> What is expected: Exactly the lines from the one containing "Join our email" to the last line of the records, inclusive, are to be transcribed; include no others.

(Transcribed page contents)
▽
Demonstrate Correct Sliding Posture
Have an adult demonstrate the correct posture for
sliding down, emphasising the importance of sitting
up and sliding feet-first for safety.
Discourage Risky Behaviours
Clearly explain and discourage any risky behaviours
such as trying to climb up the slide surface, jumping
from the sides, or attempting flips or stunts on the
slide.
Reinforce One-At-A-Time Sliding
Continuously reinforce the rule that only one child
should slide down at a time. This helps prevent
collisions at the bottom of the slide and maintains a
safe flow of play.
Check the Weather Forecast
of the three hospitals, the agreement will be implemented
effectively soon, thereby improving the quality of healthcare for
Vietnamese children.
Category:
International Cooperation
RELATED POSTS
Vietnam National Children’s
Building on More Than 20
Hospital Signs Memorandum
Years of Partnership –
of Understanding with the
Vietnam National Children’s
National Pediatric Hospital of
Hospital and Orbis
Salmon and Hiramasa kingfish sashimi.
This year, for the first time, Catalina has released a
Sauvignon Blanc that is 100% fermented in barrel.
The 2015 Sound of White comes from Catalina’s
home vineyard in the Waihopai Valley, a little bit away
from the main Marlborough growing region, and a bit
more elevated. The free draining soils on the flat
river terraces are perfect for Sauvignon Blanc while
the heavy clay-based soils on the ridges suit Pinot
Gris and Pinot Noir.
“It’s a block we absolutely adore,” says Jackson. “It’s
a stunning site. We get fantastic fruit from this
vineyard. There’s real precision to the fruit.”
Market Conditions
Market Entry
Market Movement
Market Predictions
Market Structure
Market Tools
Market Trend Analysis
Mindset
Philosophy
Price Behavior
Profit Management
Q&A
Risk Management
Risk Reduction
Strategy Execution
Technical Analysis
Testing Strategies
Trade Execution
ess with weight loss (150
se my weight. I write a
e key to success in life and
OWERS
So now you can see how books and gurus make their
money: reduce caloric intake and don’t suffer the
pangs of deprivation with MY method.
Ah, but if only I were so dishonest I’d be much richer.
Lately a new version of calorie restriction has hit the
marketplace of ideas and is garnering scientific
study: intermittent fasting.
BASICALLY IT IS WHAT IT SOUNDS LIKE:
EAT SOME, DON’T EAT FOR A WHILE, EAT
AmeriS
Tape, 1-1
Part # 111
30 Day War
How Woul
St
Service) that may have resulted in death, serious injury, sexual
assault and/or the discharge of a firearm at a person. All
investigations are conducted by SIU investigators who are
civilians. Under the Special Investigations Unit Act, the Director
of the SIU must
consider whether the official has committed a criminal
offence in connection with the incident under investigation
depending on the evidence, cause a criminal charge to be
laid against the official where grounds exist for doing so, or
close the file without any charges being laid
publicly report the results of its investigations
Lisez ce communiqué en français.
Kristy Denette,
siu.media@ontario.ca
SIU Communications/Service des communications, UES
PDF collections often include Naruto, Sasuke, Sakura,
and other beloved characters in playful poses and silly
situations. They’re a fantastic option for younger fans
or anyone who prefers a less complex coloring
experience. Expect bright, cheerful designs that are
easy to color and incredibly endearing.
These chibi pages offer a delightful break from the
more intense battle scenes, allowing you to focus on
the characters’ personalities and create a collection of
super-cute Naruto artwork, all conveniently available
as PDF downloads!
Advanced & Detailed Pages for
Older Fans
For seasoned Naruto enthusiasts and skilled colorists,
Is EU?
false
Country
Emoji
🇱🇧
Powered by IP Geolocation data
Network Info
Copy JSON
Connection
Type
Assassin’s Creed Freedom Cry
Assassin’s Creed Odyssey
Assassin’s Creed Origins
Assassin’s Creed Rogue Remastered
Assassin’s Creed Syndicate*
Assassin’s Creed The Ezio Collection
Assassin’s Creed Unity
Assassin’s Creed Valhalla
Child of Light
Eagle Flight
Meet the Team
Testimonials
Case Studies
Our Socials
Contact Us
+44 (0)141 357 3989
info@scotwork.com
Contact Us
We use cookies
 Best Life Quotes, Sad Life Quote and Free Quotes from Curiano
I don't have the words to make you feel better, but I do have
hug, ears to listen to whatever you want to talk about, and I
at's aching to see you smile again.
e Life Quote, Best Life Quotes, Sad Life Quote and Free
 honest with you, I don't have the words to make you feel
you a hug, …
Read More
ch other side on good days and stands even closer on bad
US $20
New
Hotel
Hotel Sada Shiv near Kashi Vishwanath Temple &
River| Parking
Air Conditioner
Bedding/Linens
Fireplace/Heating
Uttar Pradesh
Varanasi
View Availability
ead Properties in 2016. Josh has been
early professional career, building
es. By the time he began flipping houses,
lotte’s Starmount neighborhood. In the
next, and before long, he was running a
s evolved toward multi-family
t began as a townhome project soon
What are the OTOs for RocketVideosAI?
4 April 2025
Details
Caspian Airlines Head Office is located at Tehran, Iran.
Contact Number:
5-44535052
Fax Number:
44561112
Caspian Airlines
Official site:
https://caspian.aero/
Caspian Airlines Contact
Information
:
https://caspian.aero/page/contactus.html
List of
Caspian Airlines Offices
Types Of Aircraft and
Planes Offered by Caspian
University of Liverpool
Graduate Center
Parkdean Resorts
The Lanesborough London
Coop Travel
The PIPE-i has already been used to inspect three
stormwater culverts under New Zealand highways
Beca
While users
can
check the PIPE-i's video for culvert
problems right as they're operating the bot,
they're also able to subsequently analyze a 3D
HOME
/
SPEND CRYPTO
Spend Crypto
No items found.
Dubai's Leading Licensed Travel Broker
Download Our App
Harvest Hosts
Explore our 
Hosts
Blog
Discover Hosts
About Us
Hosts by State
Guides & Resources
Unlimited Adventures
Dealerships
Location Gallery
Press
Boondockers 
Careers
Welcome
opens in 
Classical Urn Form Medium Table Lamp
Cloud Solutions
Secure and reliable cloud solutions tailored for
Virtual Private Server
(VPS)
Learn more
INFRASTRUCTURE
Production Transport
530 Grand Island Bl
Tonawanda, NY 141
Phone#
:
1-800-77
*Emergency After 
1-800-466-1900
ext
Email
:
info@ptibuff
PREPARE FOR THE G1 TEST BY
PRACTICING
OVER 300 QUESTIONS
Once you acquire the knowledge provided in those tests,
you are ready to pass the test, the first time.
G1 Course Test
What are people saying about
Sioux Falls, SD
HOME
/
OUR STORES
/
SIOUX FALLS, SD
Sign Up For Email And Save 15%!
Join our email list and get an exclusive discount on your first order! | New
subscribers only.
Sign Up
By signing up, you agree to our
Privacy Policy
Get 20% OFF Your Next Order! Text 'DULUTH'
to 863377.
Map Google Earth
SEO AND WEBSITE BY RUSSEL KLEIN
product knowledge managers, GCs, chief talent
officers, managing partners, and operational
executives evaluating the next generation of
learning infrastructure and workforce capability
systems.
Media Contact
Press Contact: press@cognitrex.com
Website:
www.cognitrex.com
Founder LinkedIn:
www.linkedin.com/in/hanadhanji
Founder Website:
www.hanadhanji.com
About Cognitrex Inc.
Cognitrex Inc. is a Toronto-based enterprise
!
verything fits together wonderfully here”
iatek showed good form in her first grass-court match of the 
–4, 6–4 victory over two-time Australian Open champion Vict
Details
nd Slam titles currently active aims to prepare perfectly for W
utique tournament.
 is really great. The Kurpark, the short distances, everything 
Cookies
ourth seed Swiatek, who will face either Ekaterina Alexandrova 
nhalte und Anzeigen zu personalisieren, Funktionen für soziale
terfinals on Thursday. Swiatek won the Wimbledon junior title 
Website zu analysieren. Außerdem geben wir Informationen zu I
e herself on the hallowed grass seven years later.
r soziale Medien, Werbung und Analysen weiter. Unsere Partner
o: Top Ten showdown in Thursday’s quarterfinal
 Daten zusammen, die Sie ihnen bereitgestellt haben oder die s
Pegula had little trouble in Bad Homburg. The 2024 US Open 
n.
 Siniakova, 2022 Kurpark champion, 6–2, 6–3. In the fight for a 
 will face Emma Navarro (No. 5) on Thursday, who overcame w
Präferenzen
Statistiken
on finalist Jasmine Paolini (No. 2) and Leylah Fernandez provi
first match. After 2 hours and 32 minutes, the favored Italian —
△
> Response box:
Join our email list and get an exclusive discount on your first order! | New
subscribers only.
Sign Up
By signing up, you agree to our
Privacy Policy
Get 20% OFF Your Next Order! Text 'DULUTH'
to 863377.
Map Google Earth
SEO AND WEBSITE BY RUSSEL KLEIN
product knowledge managers, GCs, chief talent
officers, managing partners, and operational
executives evaluating the next generation of
learning infrastructure and workforce capability
systems.
Media Contact
Press Contact: press@cognitrex.com
Website:
www.cognitrex.com
Founder LinkedIn:
www.linkedin.com/in/hanadhanji
Founder Website:
www.hanadhanji.com
About Cognitrex Inc.
Cognitrex Inc. is a Toronto-based enterprise
!
verything fits together wonderfully here”
iatek showed good form in her first grass-court match of the 
–4, 6–4 victory over two-time Australian Open champion Vict
Details
nd Slam titles currently active aims to prepare perfectly for W
utique tournament.
 is really great. The Kurpark, the short distances, everything 
Cookies
ourth seed Swiatek, who will face either Ekaterina Alexandrova 
nhalte und Anzeigen zu personalisieren, Funktionen für soziale
terfinals on Thursday. Swiatek won the Wimbledon junior title 
Website zu analysieren. Außerdem geben wir Informationen zu I
e herself on the hallowed grass seven years later.
r soziale Medien, Werbung und Analysen weiter. Unsere Partner
o: Top Ten showdown in Thursday’s quarterfinal
 Daten zusammen, die Sie ihnen bereitgestellt haben oder die s
Pegula had little trouble in Bad Homburg. The 2024 US Open 
n.
 Siniakova, 2022 Kurpark champion, 6–2, 6–3. In the fight for a 
 will face Emma Navarro (No. 5) on Thursday, who overcame w
Präferenzen
Statistiken
on finalist Jasmine Paolini (No. 2) and Leylah Fernandez provi
first match. After 2 hours and 32 minutes, the favored Italian —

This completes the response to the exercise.